An estimated 350,000 people took to the streets of Barcelona today (Sunday) to rally against Catalan independence from Spain, waving both Spanish and Catalan flags while shouting, “Don’t be fooled, Catalonia is Spain” and calling for the Catalan President’s imprisonment.
Hundreds of thousands of people took to the streets of Barcelona today to demonstrate against the Catalan independence movement in Spain. Demonstrators carried Spanish and Catalonian flags yelling slogans such as “Don’t be fooled, Catalonia is Spain,” further illustrating the split within the Catalan population regarding the question of independence.
The huge rally in the center of Barcelona took place today (Sunday) after Spanish Prime Minister Mariano Rajoy said on Saturday that he does not rule out the possibility of dissolving the Catalan government and holding new elections in the province. The prime minister also threatened to cancel the province’s autonomous status.

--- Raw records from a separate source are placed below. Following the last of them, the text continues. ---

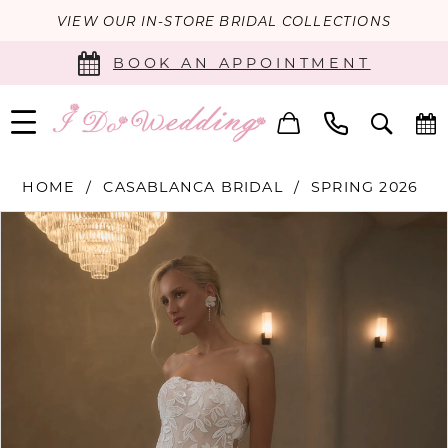
VIEW OUR IN-STORE BRIDAL COLLECTIONS
BOOK AN APPOINTMENT
HOME
CASABLANCA BRIDAL
SPRING 2026
PAUSE AUTOPLAY
PREVIOUS SLIDE
NEXT SLIDE
Products
Skip
0
Views
to
Carousel
end
1
2
3
4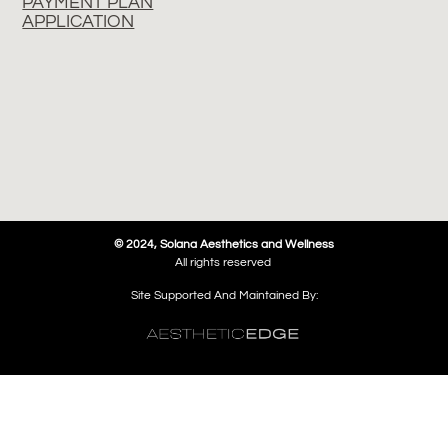
PAYMENT PLAN
APPLICATION
© 2024, Solana Aesthetics and Wellness
All rights reserved
Site Supported And Maintained By: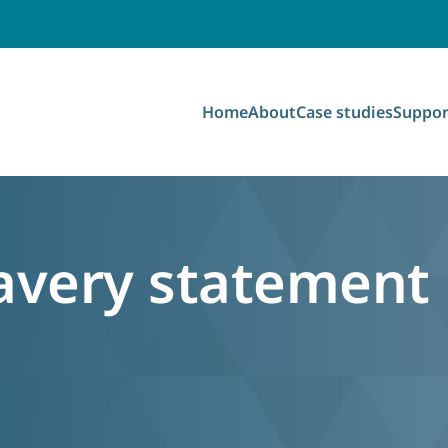
Home
About
Case studies
Suppor
avery statement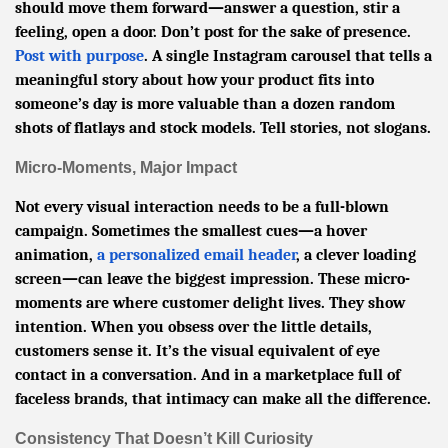
should move them forward—answer a question, stir a
feeling, open a door. Don’t post for the sake of presence.
Post with purpose
. A single Instagram carousel that tells a
meaningful story about how your product fits into
someone’s day is more valuable than a dozen random
shots of flatlays and stock models. Tell stories, not slogans.
Micro-Moments, Major Impact
Not every visual interaction needs to be a full-blown
campaign. Sometimes the smallest cues—a hover
animation,
a personalized email header
, a clever loading
screen—can leave the biggest impression. These micro-
moments are where customer delight lives. They show
intention. When you obsess over the little details,
customers sense it. It’s the visual equivalent of eye
contact in a conversation. And in a marketplace full of
faceless brands, that intimacy can make all the difference.
Consistency That Doesn’t Kill Curiosity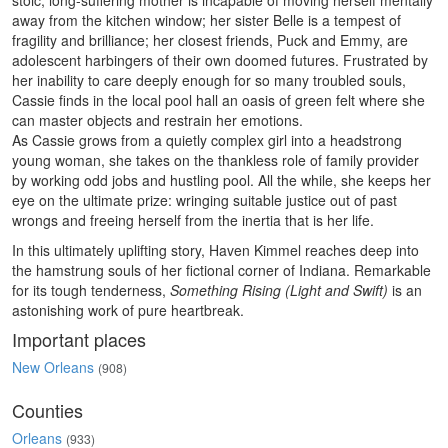
stoic, long-suffering mother is incapable of moving herself mentally
away from the kitchen window; her sister Belle is a tempest of
fragility and brilliance; her closest friends, Puck and Emmy, are
adolescent harbingers of their own doomed futures. Frustrated by
her inability to care deeply enough for so many troubled souls,
Cassie finds in the local pool hall an oasis of green felt where she
can master objects and restrain her emotions.
As Cassie grows from a quietly complex girl into a headstrong
young woman, she takes on the thankless role of family provider
by working odd jobs and hustling pool. All the while, she keeps her
eye on the ultimate prize: wringing suitable justice out of past
wrongs and freeing herself from the inertia that is her life.
In this ultimately uplifting story, Haven Kimmel reaches deep into
the hamstrung souls of her fictional corner of Indiana. Remarkable
for its tough tenderness,
Something Rising (Light and Swift)
is an
astonishing work of pure heartbreak.
Important places
New Orleans
(908)
Counties
Orleans
(933)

“Catalania is Spain” Photo Credit: Sky News/Channel 2 News
“We feel both Spanish and Catalan,” said Arcelli Ponza, a 72-year-old woman who joined the demonstration, adding that they want their voice to be heard as they wait to see what happens between the two governments this coming week.
Hundreds of thousands wave Spanish and Catalan flags Photo Credit: SkyNews/Channel 2 News
As previously reported by JOL, tens of thousands of Spaniards flooded the streets of Madrid and Barcelona yesterday (Saturday) in parallel demonstrations against the background of the tension surrounding the Catalan referendum for independence. Demonstrators in the capital Madrid raised Spanish flags and called for preserving the unity of the state. On the other hand, demonstrators in Barcelona, the capital of Catalonia, dressed in white and called for dialogue in an attempt to resolve the crisis peacefully.
Violent clashes between Spanish police and voters last Sunday Photo Credit: Sky News/Channel 2 News
Before yesterday’s demonstrations, the leadership in Catalonia called for a “ceasefire” with the central government in Madrid in an attempt to lower the flames ignited last week. Catalan President Carles Puigdemont and Santi Vila, Catalonia’s regional business minister, are in favor of dialogue. “We have to give it one more chance, maybe the final chance, and perhaps the only way that can occur is to start with a ceasefire,” Vila said in an interview with a Catalan radio show. “We can all calm down and give ourselves the chance to not take any decisions and see what channels we can open up to start a calm dialogue.”
Last Sunday, Rajoy sent thousands of police officers to stop the controversial and illegal vote. Very quickly clashes erupted with the voters and the severe violence led to many condemnations for which the government in Madrid apologized on Saturday.